Le 10 novembre, à Sousse, en Tunisie, le colonel Picquart reçoit à la fois une lettre vraie, authentique, du commandant Esterhazy, et deux télégrammes faux.

Dans sa lettre, Esterhazy lui disait en substance : « J’ai reçu ces temps derniers une lettre dans laquelle vous êtes accusé formellement d’avoir soudoyé des sous-officiers pour vous procurer de mon écriture. J’ai vérifié le fait ; il est exact. On m’a informé aussi du fait suivant : vous auriez distrait des documents de votre service pour en former un dossier contre moi. Le fait du dossier est vrai. J’en possède une pièce en ce moment-ci. Une explication s’impose. »

Ainsi, Esterhazy, se sentant protégé par les bureaux de la guerre, sachant que ceux-ci organisent contre le colonel Picquart tout un système d’accusation, paie d’audace. C’est sur un ton arrogant et menaçant qu’il écrit à l’homme qui a rassemblé les preuves de sa trahison. Cette lettre suffirait à démontrer que, dès cette époque, les bureaux de la guerre étaient complices d’Esterhazy.

Comment, en effet, sinon par eux, Esterhazy pouvait-il savoir qu’un dossier avait été formé contre lui par le colonel Picquart ? Comment, sinon par eux, pouvait-il savoir que celui-ci avait rassemblé des spécimens de son écriture ?
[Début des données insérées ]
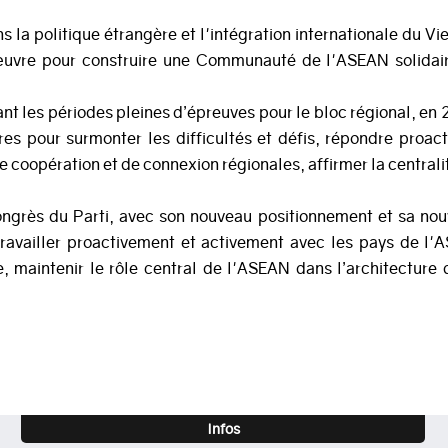
la politique étrangère et l'intégration internationale du V
œuvre pour construire une Communauté de l'ASEAN solidaire
t les périodes pleines d’épreuves pour le bloc régional, en
s pour surmonter les difficultés et défis, répondre proac
e coopération et de connexion régionales, affirmer la centrali
ongrès du Parti, avec son nouveau positionnement et sa nou
travailler proactivement et activement avec les pays de l
, maintenir le rôle central de l'ASEAN dans l’architecture 
Infos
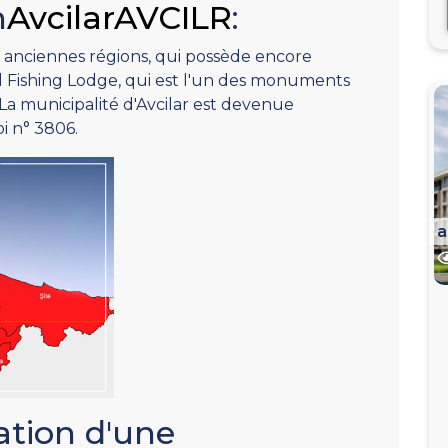
n
AvcilarAVCILR
:
 anciennes régions, qui possède encore
ishing Lodge, qui est l'un des monuments
a municipalité d'Avcilar est devenue
i n° 3806.
a
ation d'une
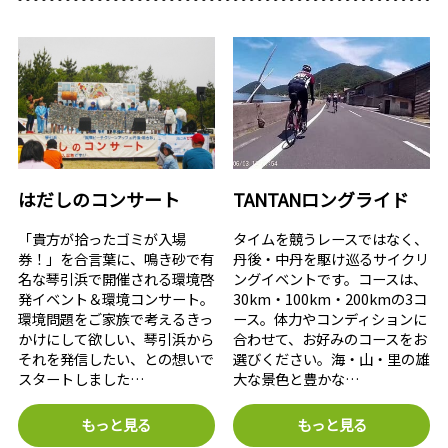
はだしのコンサート
TANTANロングライド
「貴方が拾ったゴミが入場
タイムを競うレースではなく、
券！」を合言葉に、鳴き砂で有
丹後・中丹を駆け巡るサイクリ
名な琴引浜で開催される環境啓
ングイベントです。コースは、
発イベント＆環境コンサート。
30km・100km・200kmの3コ
環境問題をご家族で考えるきっ
ース。体力やコンディションに
かけにして欲しい、琴引浜から
合わせて、お好みのコースをお
それを発信したい、との想いで
選びください。海・山・里の雄
スタートしました…
大な景色と豊かな…
もっと見る
もっと見る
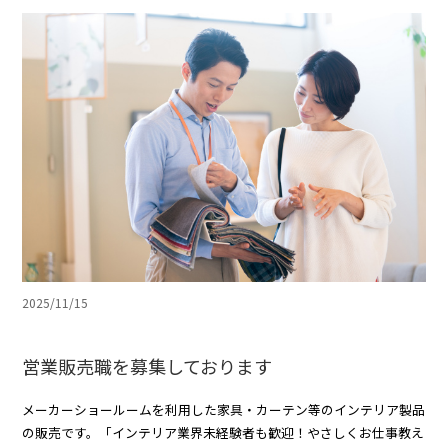
2025/11/15
営業販売職を募集しております
メーカーショールームを利用した家具・カーテン等のインテリア製品
の販売です。「インテリア業界未経験者も歓迎！やさしくお仕事教え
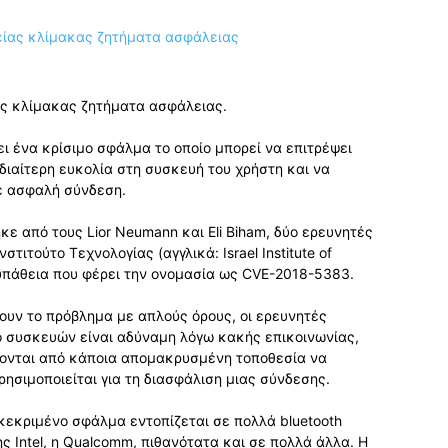
ας κλίμακας ζητήματα ασφάλειας.
ι ένα κρίσιμο σφάλμα το οποίο μπορεί να επιτρέψει
διαίτερη ευκολία στη συσκευή του χρήστη και να
ε ασφαλή σύνδεση.
 από τους Lior Neumann και Eli Biham, δύο ερευνητές
τιτούτο Τεχνολογίας (αγγλικά: Israel Institute of
πάθεια που φέρει την ονομασία ως CVE-2018-5383.
ουν το πρόβλημα με απλούς όρους, οι ερευνητές
ο συσκευών είναι αδύναμη λόγω κακής επικοινωνίας,
κονται από κάποια απομακρυσμένη τοποθεσία να
ησιμοποιείται για τη διασφάλιση μιας σύνδεσης.
κεκριμένο σφάλμα εντοπίζεται σε πολλά bluetooth
ς Intel, η Qualcomm, πιθανότατα και σε πολλά άλλα. Η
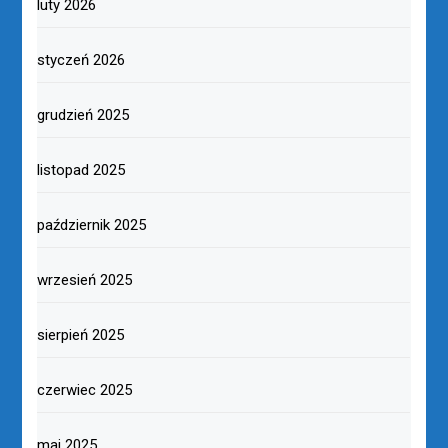
luty 2026
styczeń 2026
grudzień 2025
listopad 2025
październik 2025
wrzesień 2025
sierpień 2025
czerwiec 2025
maj 2025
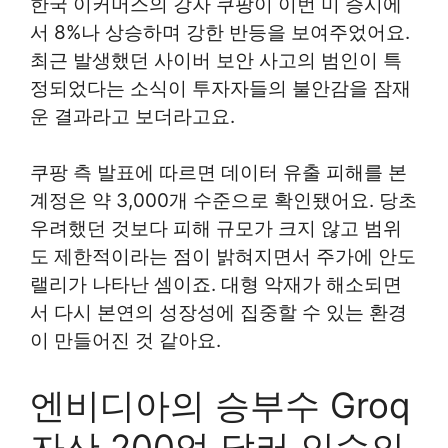
한국 이커머스의 강자 쿠팡이 이번 미 증시에
서 8%나 상승하며 강한 반등을 보여주었어요.
최근 발생했던 사이버 보안 사고의 범인이 특
정되었다는 소식이 투자자들의 불안감을 잠재
운 결과라고 보더라고요.
쿠팡 측 발표에 따르면 데이터 유출 피해를 본
계정은 약 3,000개 수준으로 확인됐어요. 당초
우려했던 것보다 피해 규모가 크지 않고 범위
도 제한적이라는 점이 밝혀지면서 주가에 안도
랠리가 나타난 셈이죠. 대형 악재가 해소되면
서 다시 본연의 성장성에 집중할 수 있는 환경
이 만들어진 것 같아요.
엔비디아의 승부수 Groq
자산 200억 달러 인수의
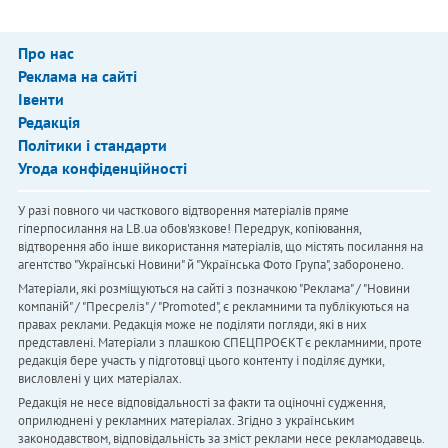
Про нас
Реклама на сайті
Івенти
Редакція
Політики і стандарти
Угода конфіденційності
У разі повного чи часткового відтворення матеріалів пряме
гіперпосилання на LB.ua обов'язкове! Передрук, копіювання,
відтворення або інше використання матеріалів, що містять посилання на
агентство "Українськi Новини" й "Українська Фото Група", заборонено.
Матеріали, які розміщуються на сайті з позначкою "Реклама" / "Новини
компаній" / "Пресреліз" / "Promoted", є рекламними та публікуються на
правах реклами. Редакція може не поділяти погляди, які в них
представлені. Матеріали з плашкою СПЕЦПРОЄКТ є рекламними, проте
редакція бере участь у підготовці цього контенту і поділяє думки,
висловлені у цих матеріалах.
Редакція не несе відповідальності за факти та оціночні судження,
оприлюднені у рекламних матеріалах. Згідно з українським
законодавством, відповідальність за зміст реклами несе рекламодавець.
Chose prodigieuse : au moment où j’écris, on poursuit le colonel Picquart pour avoir, dit-on, communiqué à son ami Leblois le dossier de la trahison d’Esterhazy ; et rien ne le prouve. Mais cette lettre d’Esterhazy démontre que les bureaux de la guerre communiquaient au traître lui-même le dossier établissant sa trahison, et nul n’a songé, je ne dis pas à inquiéter, mais à interroger là-dessus Esterhazy et les bureaux de la guerre.


II

Les deux télégrammes faux qui parvenaient en même temps que la lettre d’Esterhazy au colonel Picquart étaient ainsi conçus :

Le premier, signé Speranza, comme la lettre fausse de décembre 1896, disait : « Tout est découvert ; votre œuvre est compromise ; affaire grave. »

Le second, signé Blanche, disait : « On a des preuves que le petit bleu a été fabriqué par Georges. »
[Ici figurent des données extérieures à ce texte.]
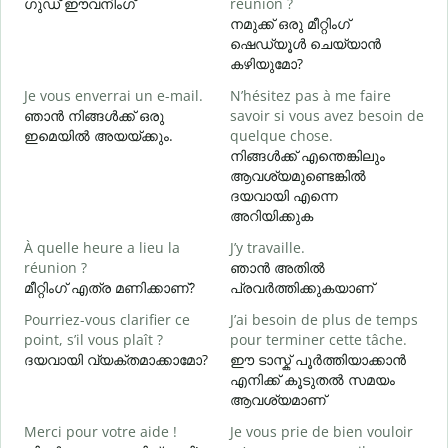
ഗുഡ് ഈവനിംഗ്
réunion ?
J
നമുക്ക് ഒരു മീറ്റിംഗ്
എ
ഷെഡ്യൂൾ ചെയ്യാൻ
B
കഴിയുമോ?
Je vous enverrai un e-mail.
N’hésitez pas à me faire
ഞാൻ നിങ്ങൾക്ക് ഒരു
savoir si vous avez besoin de
V
ഇമെയിൽ അയയ്ക്കും.
quelque chose.
ന
നിങ്ങൾക്ക് എന്തെങ്കിലും
ആവശ്യമുണ്ടെങ്കിൽ
O
ദയവായി എന്നെ
അറിയിക്കുക
A
À quelle heure a lieu la
J’y travaille.
വ
réunion ?
ഞാൻ അതിൽ
മീറ്റിംഗ് എത്ര മണിക്കാണ്?
പ്രവർത്തിക്കുകയാണ്
O
Pourriez-vous clarifier ce
J’ai besoin de plus de temps
?
point, s’il vous plaît ?
pour terminer cette tâche.
ദയവായി വ്യക്തമാക്കാമോ?
ഈ ടാസ്ക് പൂർത്തിയാക്കാൻ
ഹ
എനിക്ക് കൂടുതൽ സമയം
ആവശ്യമാണ്
Merci pour votre aide !
Je vous prie de bien vouloir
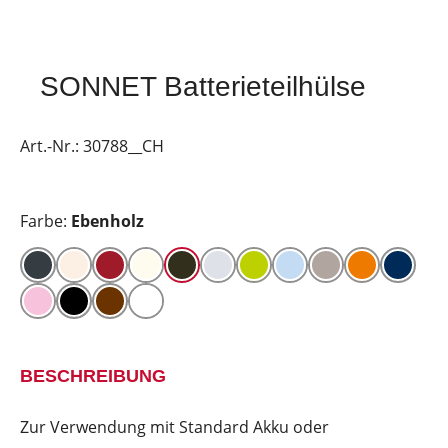
SONNET Batterieteilhülse
Art.-Nr.:
30788__CH
Farbe:
Ebenholz
BESCHREIBUNG
Zur Verwendung mit Standard Akku oder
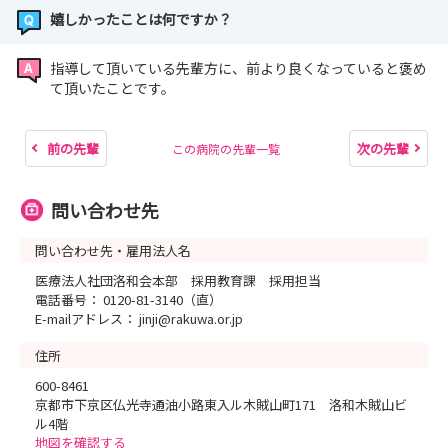
嬉しかったことは何ですか？
指導して頂いている先輩方に、前より良くなっていると褒め
て頂いたことです。
前の先輩
次の先輩
この病院の先輩一覧
問い合わせ先
問い合わせ先・雇用法人名
医療法人社団洛和会本部 採用教育課 採用担当
電話番号： 0120-81-3140（直）
E-mailアドレス： jinji@rakuwa.or.jp
住所
600-8461
京都市下京区仏光寺通油小路東入ル木賊山町171 洛和木賊山ビ
ル4階
地図を確認する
Que les deux télégrammes soient faux, personne ne le conteste. Il était vraiment trop absurde que des amis du colonel Picquart lui télégraphient, en clair, qu’il était un faussaire et qu’on en avait la preuve.

D’ailleurs, il est inutile d’insister, puisque le général de Pellieux lui-même, et dans son enquête et dans sa déposition devant la cour d’assises, a reconnu que les deux télégrammes étaient faux.
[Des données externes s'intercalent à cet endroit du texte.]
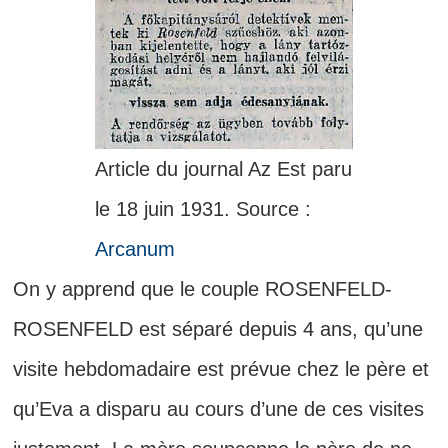
Article du journal Az Est paru
le 18 juin 1931. Source :
Arcanum
On y apprend que le couple ROSENFELD-
ROSENFELD est séparé depuis 4 ans, qu’une
visite hebdomadaire est prévue chez le père et
qu’Eva a disparu au cours d’une de ces visites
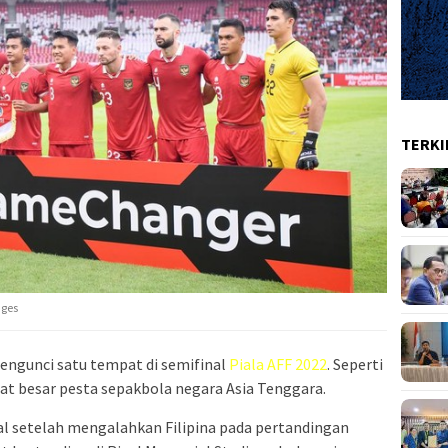
TERKI
ages
ngunci satu tempat di semifinal
Piala AFF 2022
. Seperti
at besar pesta sepakbola negara Asia Tenggara.
al setelah mengalahkan Filipina pada pertandingan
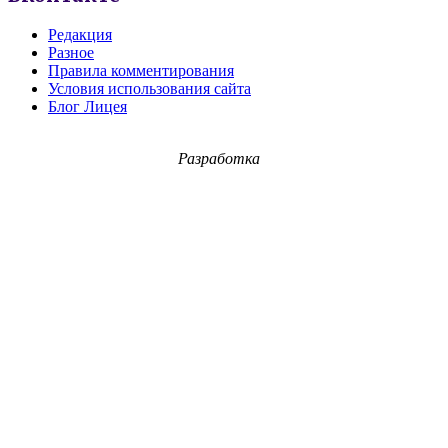
Редакция
Разное
Правила комментирования
Условия использования сайта
Блог Лицея
Разработка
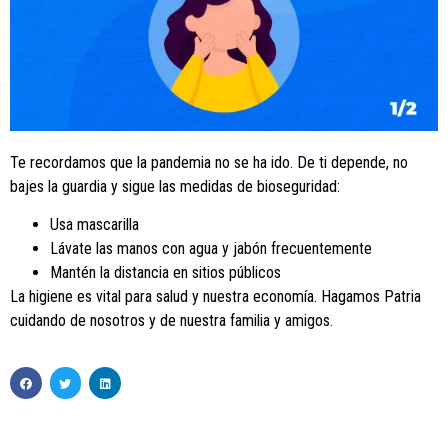
Te recordamos que la pandemia no se ha ido. De ti depende, no
bajes la guardia y sigue las medidas de bioseguridad:
Usa mascarilla
Lávate las manos con agua y jabón frecuentemente
Mantén la distancia en sitios públicos
La higiene es vital para salud y nuestra economía. Hagamos Patria
cuidando de nosotros y de nuestra familia y amigos.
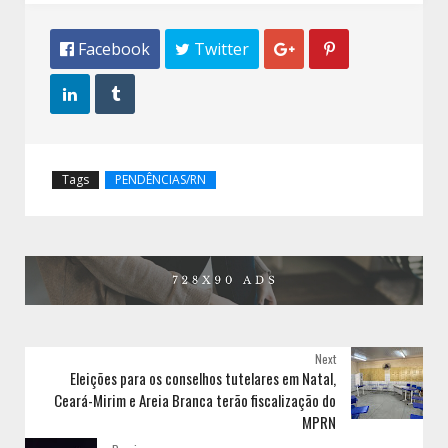
 Facebook
 Twitter




Tags
PENDÊNCIAS/RN
Next
Eleições para os conselhos tutelares em Natal,
Ceará-Mirim e Areia Branca terão fiscalização do
MPRN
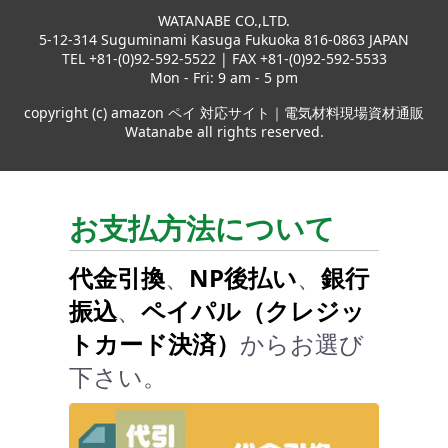
WATANABE CO.,LTD.
5-12-314 Suguminami Kasuga Fukuoka 816-0863 JAPAN
TEL +81-(0)92-592-5522 | FAX +81-(0)92-592-5533
Mon - Fri: 9 am - 5 pm
copyright (c) amazon ペイ 対応サイト｜電気材料現場資材通販
Watanabe all rights reserved.
お支払方法について
代金引換
、
NP後払い
、
銀行
振込
、
ペイパル（クレジッ
トカード決済）
からお選び
下さい。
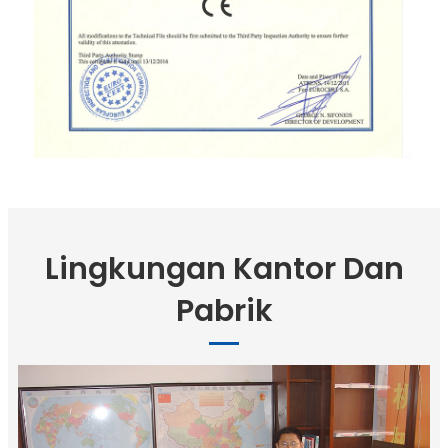
Lingkungan Kantor Dan
Pabrik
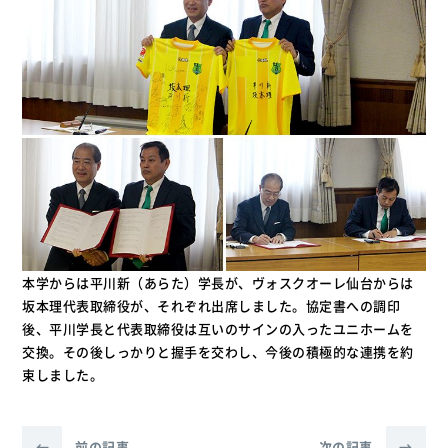
本学からは平川新（あらた）学長が、ヴォスクオーレ仙台からは
坂本理代表取締役が、それぞれ出席しました。協定書への調印
後、平川学長と代表取締役は互いのサインの入ったユニホームを
交換。その後しっかりと握手を交わし、今後の積極的な連携を約
束しました。
←
前の記事
次の記事
→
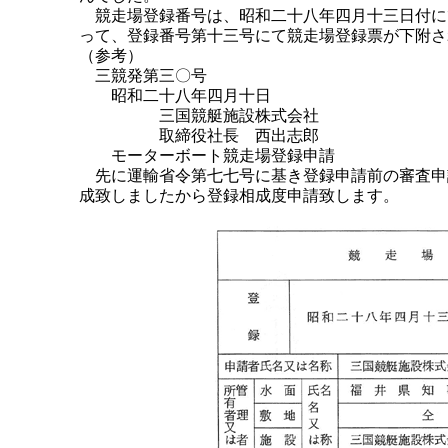
競走場登録番号は、昭和二十八年四月十三日付に
って、登録番号第十三号にて競走場登録票が下附さ
（参考）
三競発第三〇号
昭和二十八年四月十日
三国競艇施設株式会社
取締役社長 西出志郎
モーターボート競走場登録申請
先に運輸省令第七七号に基き登録申請前の審査申
成致しましたから登録相成度申請致します。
Ici encore, Rochefort et Vervoort ne veulent voir que des gentillesses. Et c’était pourtant la plus abominable manœuvre.

Ces deux télégrammes étaient destinés à faire croire que le colonel Picquart avait organisé contre Esterhazy une machination scélérate. Ils étaient destinés notamment à faire croire que le petit bleu, c’est-à-dire la lettre écrite par M. de Schwarzkoppen à Esterhazy, et qui mit le colonel Picquart en éveil, était l’œuvre de celui-ci.

Et pour le dire en passant, il faut bien que les bureaux de la guerre ne puissent rien objecter de sérieux à l’authenticité du petit bleu pour qu’ils en soient réduits à le discréditer par des manœuvres frauduleuses.

Car c’est bien des bureaux de la guerre, directement ou indirectement, que procèdent ces deux dépêches. Qu’elles aient été envoyées par Esterhazy lui-même ou par ces complices de l’État-Major il faut que les bureaux de la guerre soient intervenus.

La première dépêche, celle qui est signée Speranza, fait suite évidemment à la fausse lettre du 15 décembre, également signée Speranza. Le faussaire a voulu simuler une continuité de correspondance. Mais comment pouvait-il savoir, sinon par les bureaux de la guerre, que ceux-ci détenaient une lettre adressée au colonel Picquart et signée Speranza ? Et comment le faussaire qui a signé Blanche aurait-il pu parler du petit bleu, s’il n’avait pas su par les bureaux de la guerre qu’au dossier de trahison recueilli par le colonel Picquart contre Esterhazy figurait le petit bleu de M. de Schwarzkoppen ?

Non seulement donc il est incontestable et incontesté que ces deux dépêches sont des faux, mais il est certain que ces faux supposent la complicité des bureaux de la guerre ; et, au passage encore, je demande à M. Cavaignac comment il n’a pas eu de doute sur l’authenticité de la pièce inepte qui contenait le nom de Dreyfus quand il est certain que les bureaux de la guerre ont collaboré à la fabrication des pièces fausses.


III

Mais ce n’est pas tout : et des circonstances précises permettent d’affirmer, avec une probabilité voisine de la certitude, que les deux télégrammes sont l’œuvre d’Esterhazy lui-même et de son complice du Paty de Clam.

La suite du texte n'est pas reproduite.